Information section start

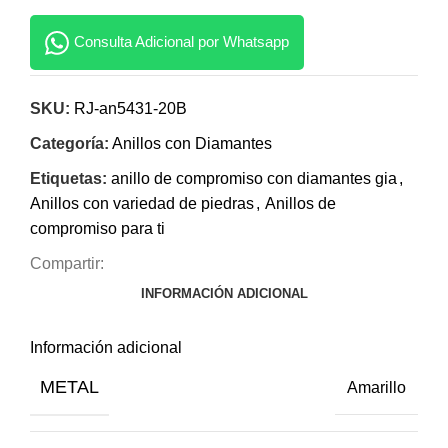
Consulta Adicional por Whatsapp
SKU:
RJ-an5431-20B
Categoría:
Anillos con Diamantes
Etiquetas:
anillo de compromiso con diamantes gia
,
Anillos con variedad de piedras
,
Anillos de
compromiso para ti
Compartir:
INFORMACIÓN ADICIONAL
Información adicional
METAL
Amarillo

Information section end

_How to complete this task_
Would it be possible to reproduce the material word for word, images omitted?

_Result_
Consulta Adicional por Whatsapp
SKU:
RJ-an5431-20B
Categoría:
Anillos con Diamantes
Etiquetas:
anillo de compromiso con diamantes gia
,
Anillos con variedad de piedras
,
Anillos de
compromiso para ti
Compartir:
INFORMACIÓN ADICIONAL
Información adicional
METAL
Amarillo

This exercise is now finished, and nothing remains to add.